PATRICIA HARWIN – Arson and Old Lace. Pocket, paperback original; 1st printing, Feb 2004.

PATRICIA HARWIN Arson and Old Lace

   Oh, why not. I’m going to quote all of the first two paragraphs. Telling her own story is Catherine Penny:

   I pulled the car in close to the hedgerow and turned the key, and that amazing silence came down. It was the silence I had been waiting for more than a year, since my husband had left me, since I’d decided my only hope of peace lay in the ancient rhythms of an English village.

   I used to wake in our apartment on West Eighty-third and listen for that silence through Manhattan’s background hum. Keeping by long habit to my side of the bed, I would see behind closed eyelids the narrow country road and the old cottages with roses in bloom on their walls, as they had been when Quin and I had first come to Far Wychwood.

   I submit to you that there are few mystery novels that summarize their mood, their setting, and one of the characters as quickly as this. Catherine is in her sixties, a recent grandmother — her daughter and her husband live not too far away, near Oxford — and as you’ve gathered, newly divorced.

   There are challenges for everyone in this world, but packing up and moving across the ocean by yourself, leaving your previous life behind, is not one that most people would voluntarily undertake. Across the road, Catherine has a neighbor, an ill-tempered old man who loves alone, nearly incapable of caring for himself, and considered dishonest by the surrounding townspeople. And thereby lies the tale.

   When old George’s house burns down, it is Catherine who hears his dying words. And when a body is found in the churchyard next to a huge ornamental cross, who is nearby? Catherine again.

   This is the first of a series, and for the most part, it starts off on the right foot, especially when it focuses on Catherine’s life: her struggles with her daughter, who has her own views of raising children; her attempts, largely successful, to make friends with her new neighbors; her bouts of nostalgia with a marriage that was so happy and then so suddenly wasn’t.

   Not so successful is the mystery itself, as elements of the plot so obvious to the many-times-over detective fiction reader go flitting over the heads of the people in Catherine’s close circle of new friends, which includes the local constabulary, Detective Sergeant John Bennett. (Not a love interest. He’s happily married.)

   That it slips Catherine’s mind to tell Sgt. Bennett everything she knows causes considerable problems as well. Red herrings and false trails abound, but if you stay with the obvious, you’ll be headed in the right direction. You won’t know all — the pieces don’t go together that easily — but you’ll be idling your thumbs for a bit while the story catches up.
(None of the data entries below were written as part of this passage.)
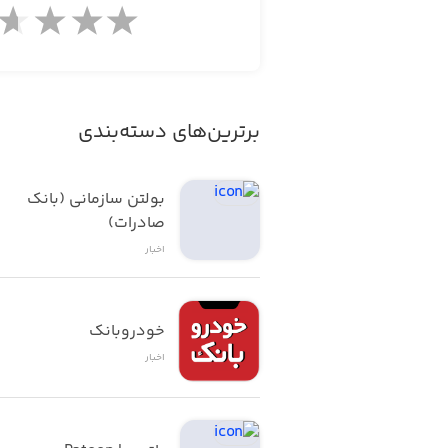
تلفن تماس: ۲۲۰۰۰۹۷۲
برترین‌های دسته‌بندی
بولتن سازمانی (بانک 
صادرات)
اخبار
خودروبانک
اخبار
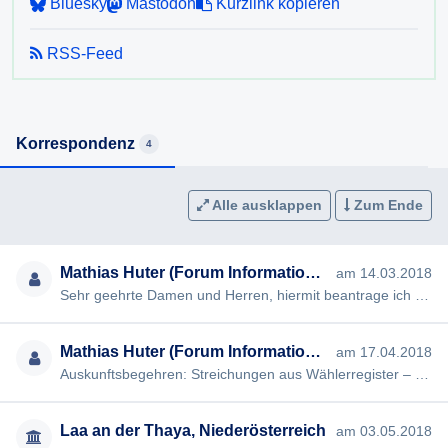
Bluesky
Mastodon
Kurzlink kopieren
6) Wie viele Berichtigungsanträge gem. §28 der NÖ
RSS-Feed
Landtagswahlordnung trafen bei der Gemeinde ein? Wie
vielen dieser Anträge wurde stattgegeben?
Ich erlaube, darauf hinzuweisen, dass nach § 4 NÖ
Korrespondenz
4
AuskunftsG die Auskunft möglichst rasch, spätestens aber
innerhalb von acht Wochen nach Einlangen des
Auskunftsersuchens erteilt werden muss. Kann die Auskunft
Alle ausklappen
Zum Ende
innerhalb dieser Frist nicht erteilt werden, so muss der
Auskunftssuchende darüber informiert werden. Wird dem
Mathias Huter (Forum Informationsfreiheit)
am 14.03.2018
Auskunftsersuchen innerhalb dieser Frist nicht entsprochen,
Sehr geehrte Damen und Herren, hiermit beantrage ich gem § 2 NÖ Auskunftsgesetz die Erteilung folgender Auskunft…
so ist dies in der Information zu begründen.
Ich bitte, soweit möglich, um eine Beantwortung per Email.
Mathias Huter (Forum Informationsfreiheit)
am 17.04.2018
Auskunftsbegehren: Streichungen aus Wählerregister – ergänzende Begründung [#1065] Sehr geehrte Damen und Herren, …
Für den Fall, dass Sie die begehrte Auskunft nicht oder
nicht in vollem Umfang erteilen wollen oder können
beantrage ich bereits jetzt die Ausstellung eines negativen
Laa an der Thaya, Niederösterreich
am 03.05.2018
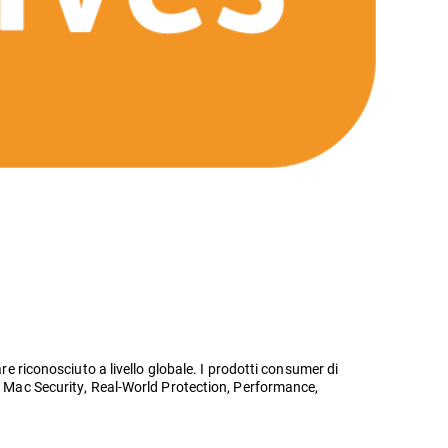
re riconosciuto a livello globale. I prodotti consumer di
g, Mac Security, Real-World Protection, Performance,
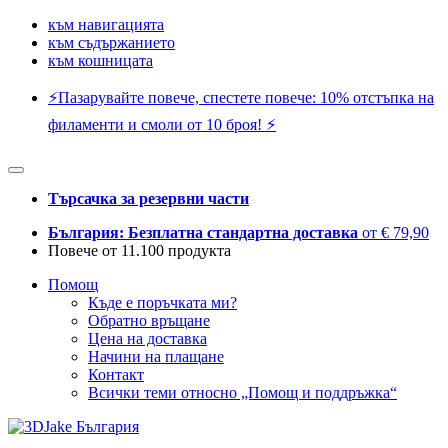
към навигацията
към съдържанието
към кошницата
⚡️Пазарувайте повече, спестете повече: 10% отстъпка на
филаменти и смоли от 10 броя! ⚡️
Търсачка за резервни части
България: Безплатна стандартна доставка
от € 79,90
Повече от 11.100 продукта
Помощ
Къде е поръчката ми?
Обратно връщане
Цена на доставка
Начини на плащане
Контакт
Всички теми относно „Помощ и поддръжка“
   And Catherine Penny, prone as she is to rash and impulsive behavior, is a bit of fascination in herself. It’s too bad that we’ll have to wait until Fall of 2005 for a return visit, scheduled to be told in Slaying Is Such Sweet Sorrow.

— September 2004


[UPDATE] 10-15-13. Unfortunately, as it turns out, there were only the two books in the series. 2005 was about the time (as I recall) that Pocket cut way back on “genre” fiction: mysteries, science fiction and westerns — one large implosion and they were all gone — and that may have been one of the reasons that Catherine Penny had only the two cases on record.